# Best paid movie/ tv streaming service



## Idkmyname (Jun 17, 2011)

yea so basically as the name suggests im looking for a new video streaming service. i currently use netflix but im not looking forward to get billed for the for the new pay hike. what else is out their that could be better/comparable.


----------



## ro6666lt (Sep 2, 2011)

...nothing sadly. The CEO said the price hike was a big screw up... maebbe it'll be redacted?


----------



## Idkmyname (Jun 17, 2011)

ro6666lt said:


> ...nothing sadly. The CEO said the price hike was a big screw up... maebbe it'll be redacted?
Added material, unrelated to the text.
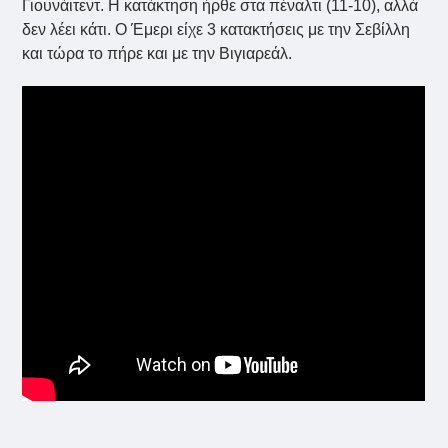
Γιουνάιτεντ. Η κατάκτηση ήρθε στα πέναλτι (11-10), αλλά
δεν λέει κάτι. Ο Έμερι είχε 3 κατακτήσεις με την Σεβίλλη
και τώρα το πήρε και με την Βιγιαρεάλ.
I certainly hope so i looked at the stock and since the announcement it has dropped from nearly 300$ to less than 150$. its just silly.


----------



## TechnoGuy (Oct 12, 2011)

Actually there are many others. Try googling it


----------



## DrMacinyasha (Jun 6, 2011)

I use Netflix (PROTIP: The price hike was for DVDs. If you have streaming-only, the price is the same), and Hulu (not Plus, because I ain't payin' to see ads. :V). Amazon Prime has streaming, and many premium channels (Comedy Central, for example) will stream their shows right on their site. 'Tis how I watch The Daily Show despite not owning a TV or cable service.


----------



## UNC (Aug 27, 2011)

Netflix and Dishnetwork if you have dish and one of the new boxes...


----------



## JoshDB (Aug 2, 2011)

"DrMacinyasha said:


> I use Netflix (PROTIP: The price hike was for DVDs. If you have streaming-only, the price is the same), and Hulu (not Plus, because I ain't payin' to see ads. :V). Amazon Prime has streaming, and many premium channels (Comedy Central, for example) will stream their shows right on their site. 'Tis how I watch The Daily Show despite not owning a TV or cable service.


What!? I had no idea Amazon streamed channels. I'll have to check that out. I use Hulu and Netflix otherwise, the latter totally worth like eight bucks


----------